There are a lot of startups making significant progress in this sector, we have picked ten startups to represent various solutions that we feel are exciting.
Green steel is the manufacturing of steel without any emissions, and eliminating these emissions will need a mammoth global investment. As per the International Energy Agency, up to $1.4 trillion will be required to decarbonise the iron and steel sector by 2050. The role of financiers in greening steel is absolutely critical because the investment required is beyond most steel producers’ internal resources.
H2 Green Steel – founded in 2020 – was able to receive financing from prominent European financial institutions in a bid to support their hydrogen-based steel plant construction in northern Sweden. This clearly indicates financiers’ interests in the green steel sector.
ArcelorMittal has launched its XCarb innovation fund, with an aim to invest in companies developing breakthrough technologies to accelerate steel industry’s transition to carbon-neutral steelmaking.

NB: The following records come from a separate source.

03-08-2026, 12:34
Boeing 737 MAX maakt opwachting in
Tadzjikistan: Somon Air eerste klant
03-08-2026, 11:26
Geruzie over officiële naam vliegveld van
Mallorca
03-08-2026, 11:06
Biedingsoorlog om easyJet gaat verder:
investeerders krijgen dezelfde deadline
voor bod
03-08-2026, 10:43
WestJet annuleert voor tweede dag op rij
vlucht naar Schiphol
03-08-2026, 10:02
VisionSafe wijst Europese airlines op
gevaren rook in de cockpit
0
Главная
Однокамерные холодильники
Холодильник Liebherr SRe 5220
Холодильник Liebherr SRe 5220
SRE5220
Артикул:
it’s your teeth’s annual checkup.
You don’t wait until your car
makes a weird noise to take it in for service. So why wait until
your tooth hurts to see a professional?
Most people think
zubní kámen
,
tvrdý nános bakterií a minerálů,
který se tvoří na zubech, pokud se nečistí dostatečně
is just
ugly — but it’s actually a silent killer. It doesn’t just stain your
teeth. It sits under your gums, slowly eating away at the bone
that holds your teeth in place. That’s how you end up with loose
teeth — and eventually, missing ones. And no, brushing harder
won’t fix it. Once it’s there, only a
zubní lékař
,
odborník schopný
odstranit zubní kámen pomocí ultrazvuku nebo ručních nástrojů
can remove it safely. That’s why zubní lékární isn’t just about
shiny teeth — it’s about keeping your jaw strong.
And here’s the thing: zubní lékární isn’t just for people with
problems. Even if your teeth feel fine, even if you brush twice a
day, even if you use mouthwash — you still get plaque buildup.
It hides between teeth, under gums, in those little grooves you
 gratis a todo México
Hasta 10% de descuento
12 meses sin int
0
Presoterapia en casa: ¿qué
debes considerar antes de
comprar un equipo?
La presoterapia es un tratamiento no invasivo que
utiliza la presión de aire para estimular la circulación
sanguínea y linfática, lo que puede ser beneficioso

All of these movements signal a positive shift in the ecosystem’s willingness to invest in the transition. The possible causes for this shift now can be broadly attributed to four factors:
1) Energy Crisis
In the backdrop of the energy crisis, steelmakers are struggling with the instability and rising costs of fossil fuels. Coupled with the scramble for energy independence, governments are pushing the energy-guzzling sector to invest in a green future.

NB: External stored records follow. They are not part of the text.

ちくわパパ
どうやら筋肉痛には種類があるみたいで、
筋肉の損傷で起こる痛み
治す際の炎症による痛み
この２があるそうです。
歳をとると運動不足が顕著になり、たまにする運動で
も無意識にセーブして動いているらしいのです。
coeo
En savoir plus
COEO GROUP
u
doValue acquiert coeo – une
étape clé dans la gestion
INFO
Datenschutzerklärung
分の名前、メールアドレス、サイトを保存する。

2) Steelmakers bite the bullet
Established steel manufacturing companies like ArcelorMittal are now very interested to invest and work on a solution for eliminating emissions. ArcelorMittal’s investment in Boston Metal, a Massachusetts-based startup that plans to go to market by 2026, establishes the interest of steelmakers in the future of Green Steel. It is an indicator that the technology is stable and that the time is now right.

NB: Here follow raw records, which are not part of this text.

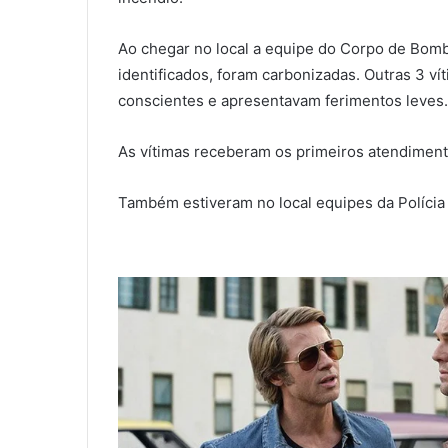
Ao chegar no local a equipe do Corpo de Bomb
identificados, foram carbonizadas. Outras 3 v
conscientes e apresentavam ferimentos leves.
As vítimas receberam os primeiros atendimen
Também estiveram no local equipes da Polícia Ci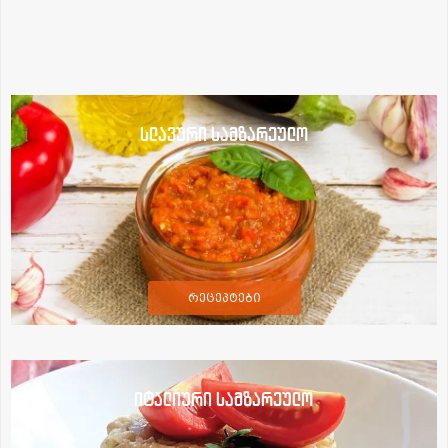
სლავური სამზარეულო
რეცეპტები
იტალიური სამზარეულო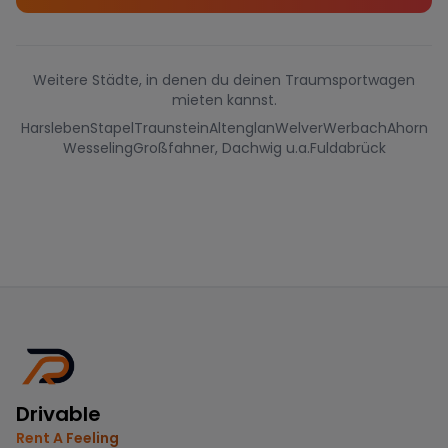
Weitere Städte, in denen du deinen Traumsportwagen
mieten kannst.
Harsleben
Stapel
Traunstein
Altenglan
Welver
Werbach
Ahorn
Wesseling
Großfahner, Dachwig u.a.
Fuldabrück
Drivable
Rent A Feeling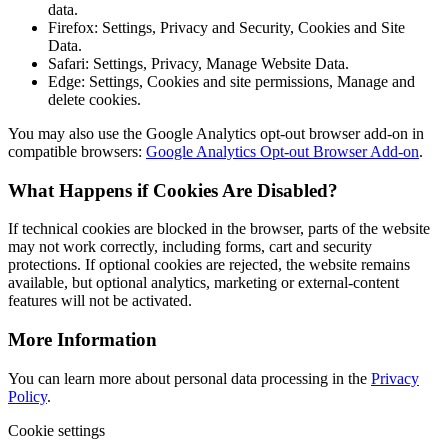
data.
Firefox: Settings, Privacy and Security, Cookies and Site
Data.
Safari: Settings, Privacy, Manage Website Data.
Edge: Settings, Cookies and site permissions, Manage and
delete cookies.
You may also use the Google Analytics opt-out browser add-on in
compatible browsers:
Google Analytics Opt-out Browser Add-on
.
What Happens if Cookies Are Disabled?
If technical cookies are blocked in the browser, parts of the website
may not work correctly, including forms, cart and security
protections. If optional cookies are rejected, the website remains
available, but optional analytics, marketing or external-content
features will not be activated.
More Information
You can learn more about personal data processing in the
Privacy
Policy
.
Cookie settings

3) Demand driving the transition
H2 Green Steel has presold 60% of the project’s total 2.5 million tonnes annual production capacity in the first phase. Buyers like BMW and even home appliance manufacturer Miele are willing to pay a premium for green steel. Mercedes went one step further and took an equity stake in H2 Green Steel in 2021. Thyssenkrupp and Salzgitter signed agreements in October 2022 for the supply of green steel to carmaker Ford. Such a spur in demand will drive more financial institutions to support green steel projects.
4) Government’s push
Steel is a strategic commodity and involves one of the most energy-intensive manufacturing processes. Governments across the globe want to prioritize it’s decarbonization while ensuring minimum reliance on imports. For example, the UK government is expected to announce hundreds of millions of pounds in support to help Britain’s two biggest steelmakers: British Steel and Tata Steel go green. In Germany, Thyssenkrupp announced a €2 billion investment to replace the first of four blast furnaces using hydrogen-based direct reduced iron technology. This is followed by Salzgitter’s shift from blast furnaces. Both the Salzgitter and Thyssenkrupp projects are subject to public funding.
Companies conscious of where the regulatory environment is moving will be better placed in the next decade compared to those that do not evolve. The environment right now is conducive for meteoric growth in this segment, and we are excited to see how it unravels. There is no denying that if green steel becomes mainstream, it will be one of the largest successes in our fight against climate change.